▶ _WHAT THIS TASK INVOLVES_:
Could you give back every record below exactly, leaving out the pictures?

Data entries

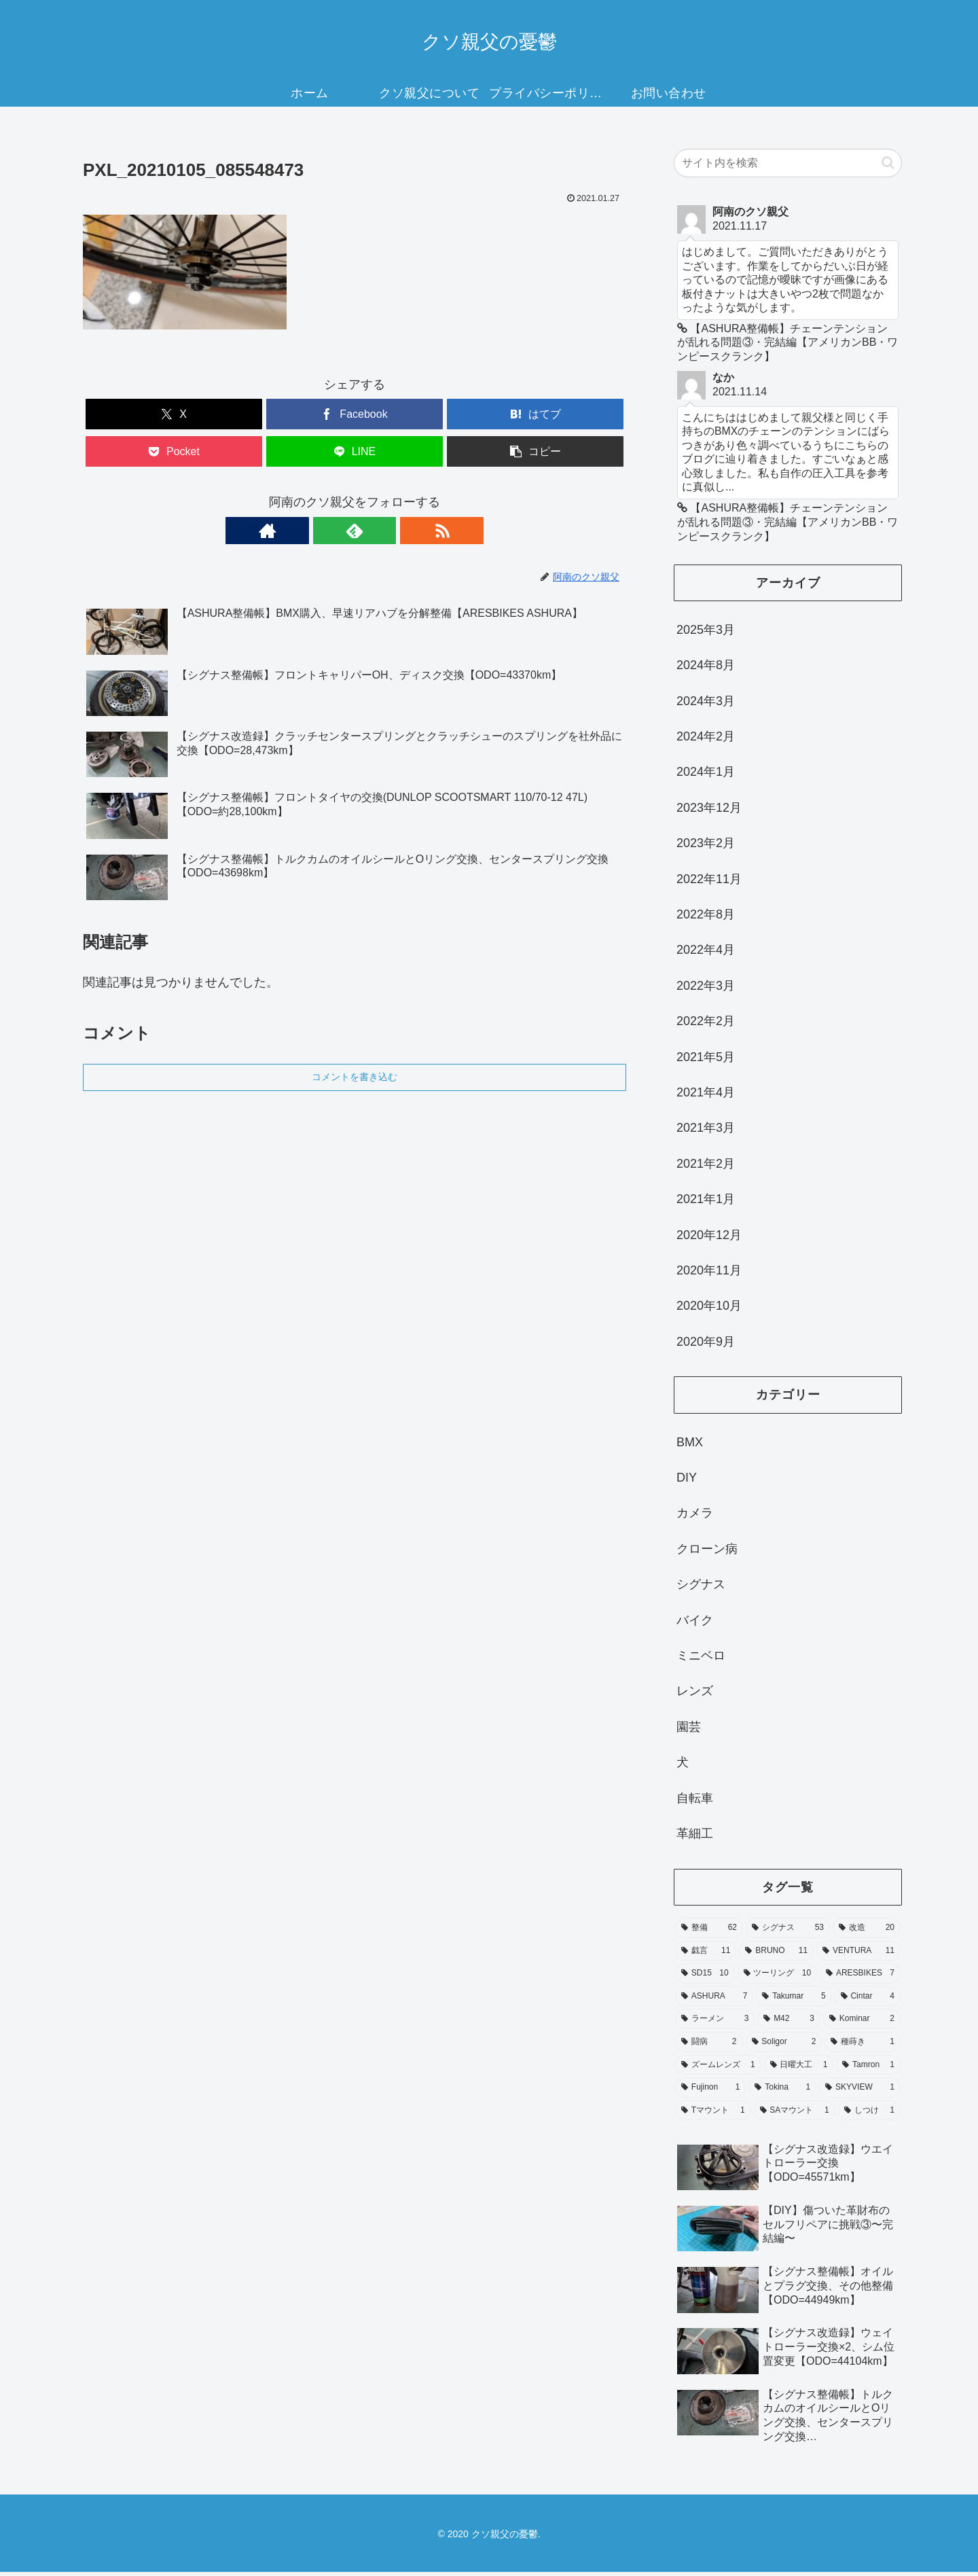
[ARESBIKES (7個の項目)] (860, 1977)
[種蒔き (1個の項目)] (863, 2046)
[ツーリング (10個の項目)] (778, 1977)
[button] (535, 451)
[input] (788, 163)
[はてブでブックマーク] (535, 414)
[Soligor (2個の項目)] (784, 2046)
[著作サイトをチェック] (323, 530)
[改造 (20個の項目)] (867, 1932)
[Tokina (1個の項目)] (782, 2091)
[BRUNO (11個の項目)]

▶ _RESPONSE FOR THIS EXERCISE_:
[ARESBIKES (7個の項目)] (860, 1977)
[種蒔き (1個の項目)] (863, 2046)
[ツーリング (10個の項目)] (778, 1977)
[button] (535, 451)
[input] (788, 163)
[はてブでブックマーク] (535, 414)
[Soligor (2個の項目)] (784, 2046)
[著作サイトをチェック] (323, 530)
[改造 (20個の項目)] (867, 1932)
[Tokina (1個の項目)] (782, 2091)
[BRUNO (11個の項目)]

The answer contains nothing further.